● **Assignment**:
Omit the images, then output each of the records below exactly.

● **Extracted data entries**:
........
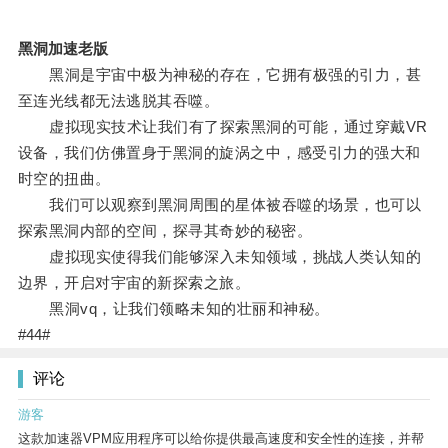
黑洞加速老版
黑洞是宇宙中极为神秘的存在，它拥有极强的引力，甚
至连光线都无法逃脱其吞噬。
虚拟现实技术让我们有了探索黑洞的可能，通过穿戴VR
设备，我们仿佛置身于黑洞的旋涡之中，感受引力的强大和
时空的扭曲。
我们可以观察到黑洞周围的星体被吞噬的场景，也可以
探索黑洞内部的空间，探寻其奇妙的秘密。
虚拟现实使得我们能够深入未知领域，挑战人类认知的
边界，开启对宇宙的新探索之旅。
黑洞vq，让我们领略未知的壮丽和神秘。
#44#
评论
游客
这款加速器VPM应用程序可以给你提供最高速度和安全性的连接，并帮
........
● **Written response**:
黑洞加速老版
黑洞是宇宙中极为神秘的存在，它拥有极强的引力，甚
至连光线都无法逃脱其吞噬。
虚拟现实技术让我们有了探索黑洞的可能，通过穿戴VR
设备，我们仿佛置身于黑洞的旋涡之中，感受引力的强大和
时空的扭曲。
我们可以观察到黑洞周围的星体被吞噬的场景，也可以
探索黑洞内部的空间，探寻其奇妙的秘密。
虚拟现实使得我们能够深入未知领域，挑战人类认知的
边界，开启对宇宙的新探索之旅。
黑洞vq，让我们领略未知的壮丽和神秘。
#44#
评论
游客
这款加速器VPM应用程序可以给你提供最高速度和安全性的连接，并帮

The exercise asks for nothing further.